__What the task requires__
Look through the entries that follow and return each line that has the string "Información".

(Page-level text extractions)
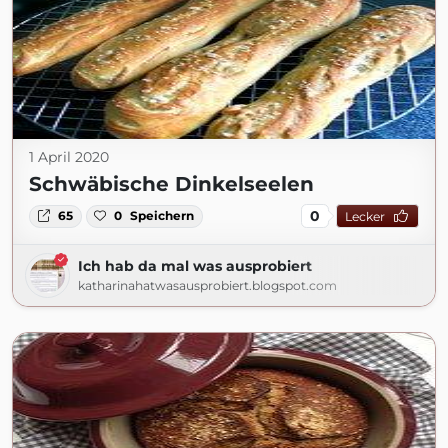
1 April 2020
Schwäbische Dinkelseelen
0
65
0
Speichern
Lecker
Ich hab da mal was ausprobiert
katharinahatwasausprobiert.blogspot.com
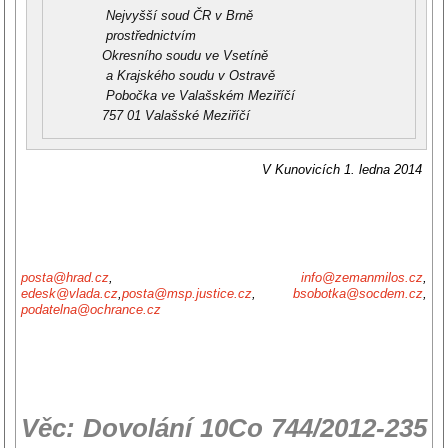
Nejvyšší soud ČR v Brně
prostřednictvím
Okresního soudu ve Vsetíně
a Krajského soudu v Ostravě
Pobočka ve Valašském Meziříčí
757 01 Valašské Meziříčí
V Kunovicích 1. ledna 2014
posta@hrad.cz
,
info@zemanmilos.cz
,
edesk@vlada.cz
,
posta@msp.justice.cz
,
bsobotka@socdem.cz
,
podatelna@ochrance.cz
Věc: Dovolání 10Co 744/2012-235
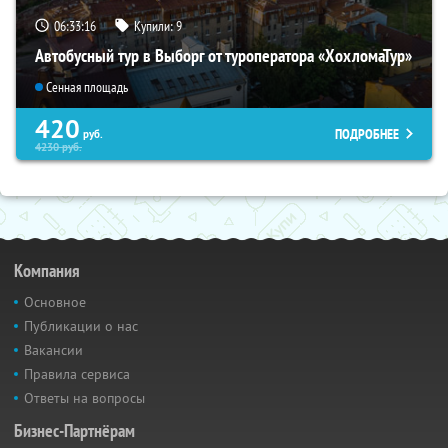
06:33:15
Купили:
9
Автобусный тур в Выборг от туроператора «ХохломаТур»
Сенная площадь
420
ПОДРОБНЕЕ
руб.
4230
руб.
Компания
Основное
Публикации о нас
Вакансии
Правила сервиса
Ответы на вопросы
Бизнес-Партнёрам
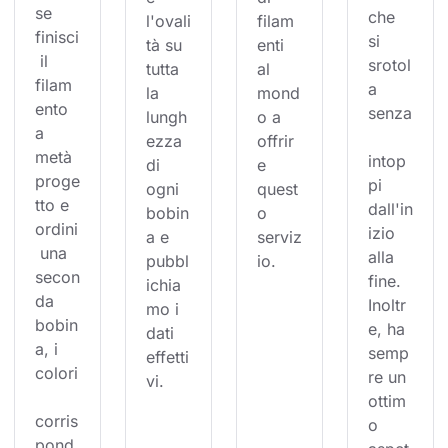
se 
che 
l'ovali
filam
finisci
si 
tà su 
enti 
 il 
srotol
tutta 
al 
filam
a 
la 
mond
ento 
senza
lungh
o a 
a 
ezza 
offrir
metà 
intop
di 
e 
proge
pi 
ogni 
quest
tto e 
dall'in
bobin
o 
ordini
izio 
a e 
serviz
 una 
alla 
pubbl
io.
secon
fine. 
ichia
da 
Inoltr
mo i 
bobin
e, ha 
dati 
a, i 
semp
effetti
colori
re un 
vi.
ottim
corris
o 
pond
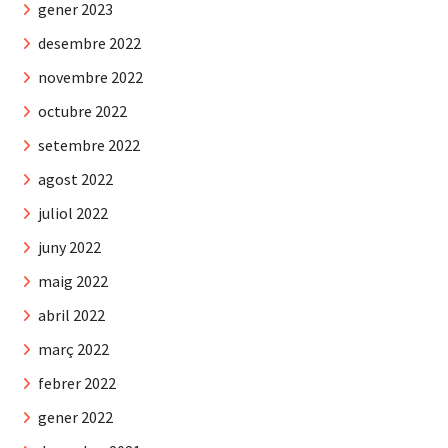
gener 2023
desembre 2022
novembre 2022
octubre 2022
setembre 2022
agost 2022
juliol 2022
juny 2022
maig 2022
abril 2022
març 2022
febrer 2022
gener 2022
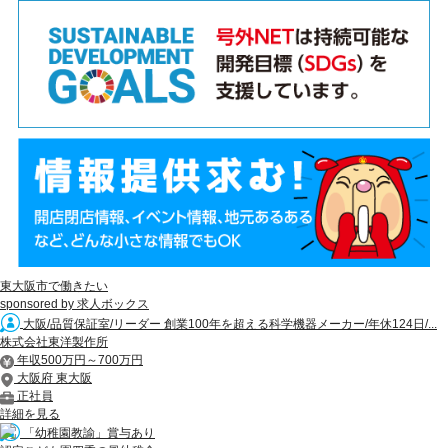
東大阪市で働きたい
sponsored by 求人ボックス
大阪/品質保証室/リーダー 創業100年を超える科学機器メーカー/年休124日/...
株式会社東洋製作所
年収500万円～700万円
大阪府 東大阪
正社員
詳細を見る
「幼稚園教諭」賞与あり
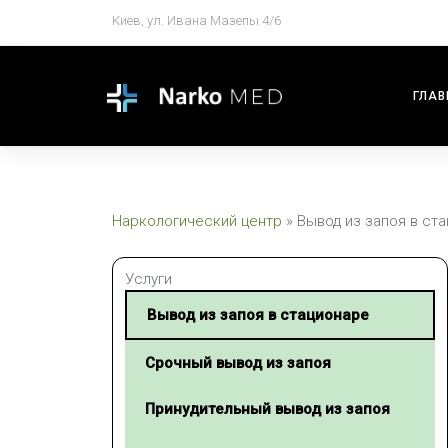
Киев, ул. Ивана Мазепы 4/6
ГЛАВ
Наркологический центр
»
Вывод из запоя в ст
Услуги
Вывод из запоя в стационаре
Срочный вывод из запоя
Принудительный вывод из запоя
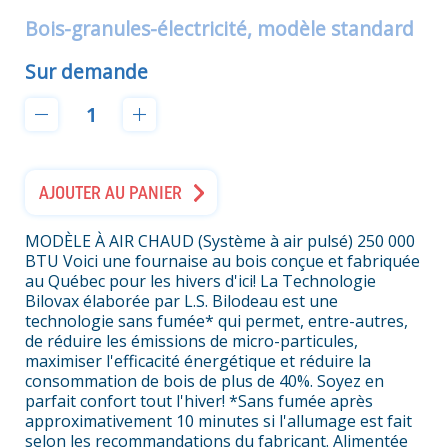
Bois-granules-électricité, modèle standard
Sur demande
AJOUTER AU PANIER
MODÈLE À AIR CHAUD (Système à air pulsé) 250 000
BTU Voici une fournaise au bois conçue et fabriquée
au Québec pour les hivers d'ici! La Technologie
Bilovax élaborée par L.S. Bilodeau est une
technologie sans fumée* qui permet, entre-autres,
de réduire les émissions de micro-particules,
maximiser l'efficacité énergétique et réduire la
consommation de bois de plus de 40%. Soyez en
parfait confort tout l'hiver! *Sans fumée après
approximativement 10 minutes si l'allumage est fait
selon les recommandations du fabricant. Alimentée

...

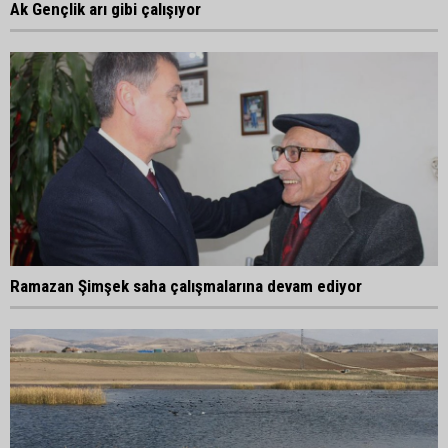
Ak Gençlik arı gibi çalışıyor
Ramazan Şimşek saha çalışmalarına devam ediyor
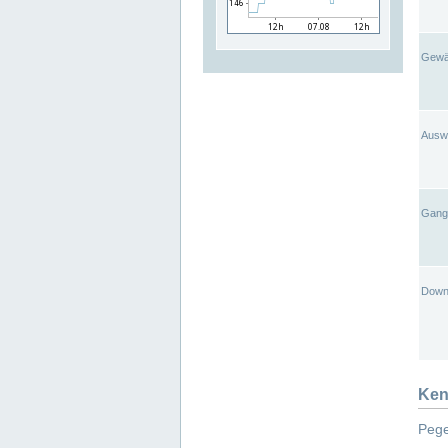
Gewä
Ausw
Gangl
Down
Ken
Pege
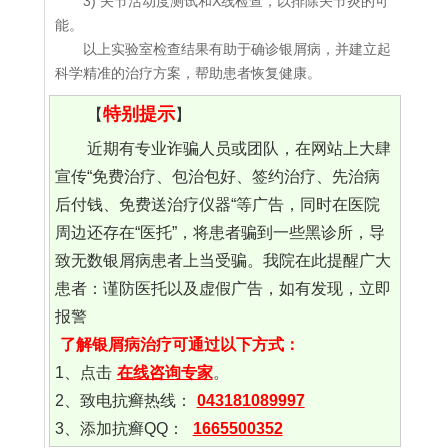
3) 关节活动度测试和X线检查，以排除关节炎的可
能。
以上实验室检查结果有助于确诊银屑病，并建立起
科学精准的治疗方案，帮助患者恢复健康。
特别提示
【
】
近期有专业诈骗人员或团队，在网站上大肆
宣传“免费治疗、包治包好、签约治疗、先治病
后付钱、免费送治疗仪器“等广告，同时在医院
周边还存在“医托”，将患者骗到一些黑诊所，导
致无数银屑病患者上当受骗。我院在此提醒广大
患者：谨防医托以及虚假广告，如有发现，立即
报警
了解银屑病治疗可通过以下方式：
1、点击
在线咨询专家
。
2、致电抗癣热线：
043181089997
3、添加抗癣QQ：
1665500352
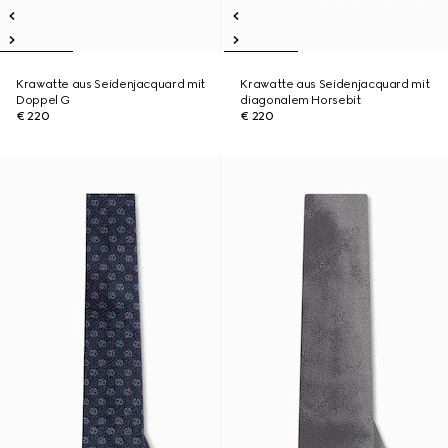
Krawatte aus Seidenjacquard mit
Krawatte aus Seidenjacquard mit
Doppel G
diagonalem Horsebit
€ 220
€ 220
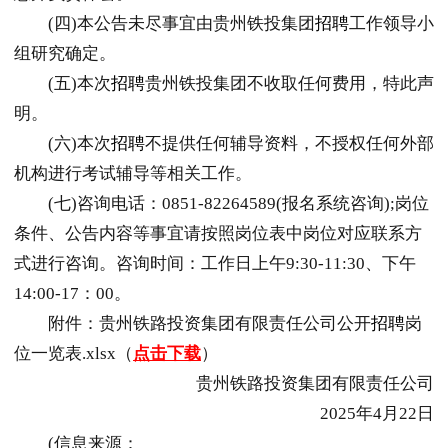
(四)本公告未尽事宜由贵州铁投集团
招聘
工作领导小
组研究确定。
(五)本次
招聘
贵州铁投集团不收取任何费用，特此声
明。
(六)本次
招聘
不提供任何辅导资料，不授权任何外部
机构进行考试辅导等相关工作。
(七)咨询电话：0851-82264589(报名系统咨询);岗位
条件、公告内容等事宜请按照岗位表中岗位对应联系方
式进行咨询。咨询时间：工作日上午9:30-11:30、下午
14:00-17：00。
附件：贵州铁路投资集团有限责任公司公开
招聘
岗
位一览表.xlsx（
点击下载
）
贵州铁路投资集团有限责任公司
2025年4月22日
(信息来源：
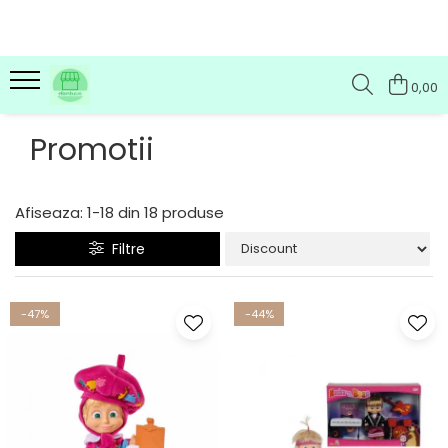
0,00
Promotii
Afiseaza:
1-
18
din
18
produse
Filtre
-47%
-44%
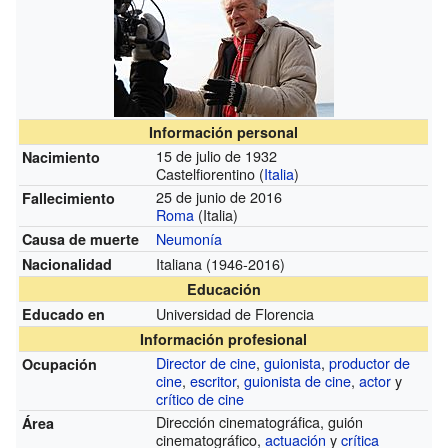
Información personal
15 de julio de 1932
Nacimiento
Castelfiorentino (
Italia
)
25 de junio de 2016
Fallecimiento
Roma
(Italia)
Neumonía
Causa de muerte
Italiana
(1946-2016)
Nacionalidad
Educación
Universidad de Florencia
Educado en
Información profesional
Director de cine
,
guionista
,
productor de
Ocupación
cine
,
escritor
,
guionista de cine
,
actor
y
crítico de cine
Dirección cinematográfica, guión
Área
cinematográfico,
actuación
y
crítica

__Written response__
Información personal
Información profesional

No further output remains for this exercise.